Real AI hallucination examples, caught and dated

Search for AI hallucination examples and you get the same five stories, over and over. A lawyer who filed fake case citations. Google’s chatbot getting a question about a telescope wrong on stage. The AI search result that told people to put glue on pizza. They’re vivid, they’re quotable, and they all have one thing in common: they’re so obviously wrong that nobody was ever going to be fooled for long.

The mistakes that cost you are the quiet ones. An answer that arrives with a working link to a real government website, and the page doesn’t say what you were told it says. A company’s revenue read off a real filing, wrong by a factor of a thousand. A rule that was true eighteen months ago, stated as current with total confidence. None of these look like mistakes. That’s exactly why they matter.

I’ve been logging these since May 2026, on real questions I was trying to answer. Below are six. Every one is something I ran into myself, the right answer is checkable against a real source you can open yourself, and each comes with the single move that would have caught it. One of the six is different: there’s no outside page to check, just a screenshot. The honest difference between a government page you can open and a screenshot I’m asking you to trust matters, and I’ll flag it when we get there.

If you want the named taxonomy behind all of this, the nine ways AI gets it wrong does that job. This post does a different one. It shows you the receipts.

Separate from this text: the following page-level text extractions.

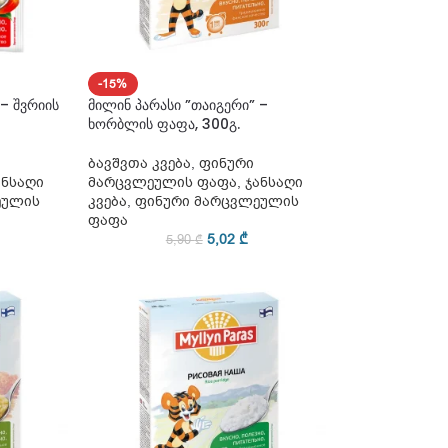
-15%
– შვრიის
მილინ პარასი ”თაიგერი” –
ხორბლის ფაფა, 300გ.
ბავშვთა კვება
,
ფინური
ანსაღი
მარცვლეულის ფაფა
,
ჯანსაღი
ეულის
კვება
,
ფინური მარცვლეულის
ფაფა
5,02
₾
5,90
₾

Example 1: the gov.uk page that loaded, but didn’t say what ChatGPT claimed

What I asked: What’s the UK ISA partial-transfer rule, and what’s your source? (An ISA is a tax-free savings or investment account; the question was whether you can move part of one to a new provider.)

What it said: ChatGPT, free tier with web search on, gave me the answer and cited a real gov.uk page as its source: the page about what happens to your ISA if you move abroad or die.

What was actually true: That page is real and it loads. It’s just about something else. The transfer rule lives on a different gov.uk page entirely, the one titled “Transferring your ISA,” which says in plain words that you can move all or part of your ISA whenever you like. The cited page says nothing about partial transfers.

The source that settles it: Both gov.uk pages are live and public. The check takes about fifteen seconds: open the link ChatGPT gave you, and search the page for the word “transfer.”

With no source attached, you already know to be sceptical. With a tidy gov.uk link under the answer, it feels checked, so almost nobody opens it. But the link working is not the same as the page backing the claim.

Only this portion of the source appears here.